À notre vitesse de plus de six nœuds, il était impossible de pousser le gouvernail pendulaire du "Aries" contre la pression de l'eau pour le bloquer en place. J'ai donc rapidement retiré la girouette et j'ai dirigé un empannage difficile sans changer aucune des voiles bien bordées. Après le bruit fort de la grand-voile de soutien, Nehaj s'est posé assez doucement sur le bord opposé. Un bloqueur de grand-voile doit pouvoir encaisser cela. La vitesse avait presque chuté et Nehaj s'est positionnée latéralement par rapport aux vagues, et j'ai pu réparer le gouvernail. Pendant la nuit, j'ai arrêté le bateau trois fois de plus de cette manière brutale, après avoir remarqué à la lumière d'une torche qu'environ un mètre cube de cette algue flottante s'était accumulée devant le gouvernail. Je n'étais pas du tout amusé. La combinaison « vitesse et algues » peut être acceptable dans les zones ombragées d'une ville, mais ici, elle pourrait mettre en danger mon barreur et avec elle tout mon voyage. Au matin, l'événement effrayant avait disparu. Nous devions être à la frontière importante entre les Sargasses dérivant vers le sud et la barrière du courant de Guinée se dirigeant vers l'est.

Le lendemain, une dernière bourrasque de pluie vicieuse a duré trois heures. Malgré notre vent arrière, j'ai attaché mes deux énormes seaux de linge de 20 litres sous le col de cygne de la grand-voile où une eau fraîche et délicieuse jaillissait de la poche du troisième ris. J'ai pu remplir les réservoirs d'eau et plus tard j'ai même réussi à faire la lessive dans des mouvements de gymnastique sauvages. Il n'y avait que des taies d'oreiller humides, des torchons et une demi-douzaine de chiffons odorants. Quand tout était suspendu sur une corde à linge à l'intérieur, je n'avais aucune idée de comment tout allait sécher avec toutes les trappes hermétiquement fermées. La nuit, un poisson volant a sauté par-dessus mon épaule, directement dans le seau d'eau douce restant au fond du cockpit. En raison de l'anesthésie à l'eau douce, il n'a pas hésité à se faire prendre en photo avant que je le relâche rapidement dans son grand étang. En raison de l'odeur, j'ai dû jeter la bonne eau potable du seau.

Après quatre jours épuisants, nous avons atteint le point de cheminement recommandé pour cette période de l'année à 5º N et 018º W. Il était temps de faire le GRAND VIRAGE, en espérant franchir la côte sous le vent du Brésil au large sur le nouveau parcours.

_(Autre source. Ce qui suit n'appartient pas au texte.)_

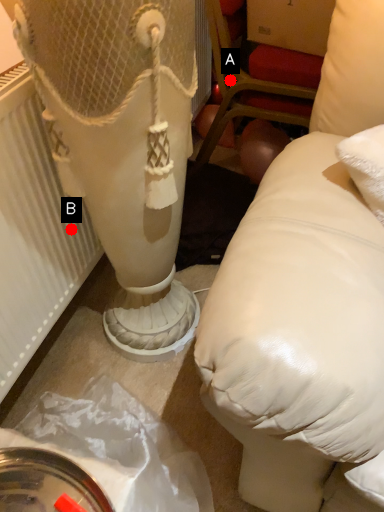 Question: Two points are circled on the image, labeled by A and B beside each circle. Which point appears farthest from the camera in this image?

Choices:
 (A) A is further
 (B) B is further

Answer: (A) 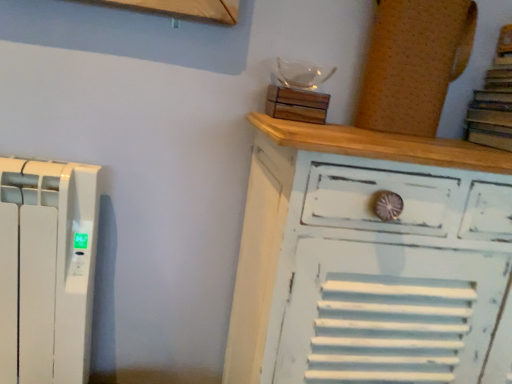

Devant nous, il y a encore environ deux mille milles au vent, mais les conditions de navigation devraient considérablement s'améliorer.

Je m'en tiens aux conseils des « Ocean Passages Of The World ». C'est le guide classique pour trouver le chemin à suivre pour tous les océans, basé sur les meilleures routes bien étudiées pour les cargos à la voile il y a plus de cent ans.

Le changement climatique actuel ne facilite pas la navigation commerciale ni les voyages à la voile sur tous les océans. Avec le nombre croissant de tempêtes et le risque accru d'événements météorologiques extrêmes, il serait peut-être préférable de se cacher derrière un poêle en brique solide. Sinon, ces anciennes recommandations de navigation, ainsi que tous les types de navigation classique, devraient être respectées encore plus scrupuleusement.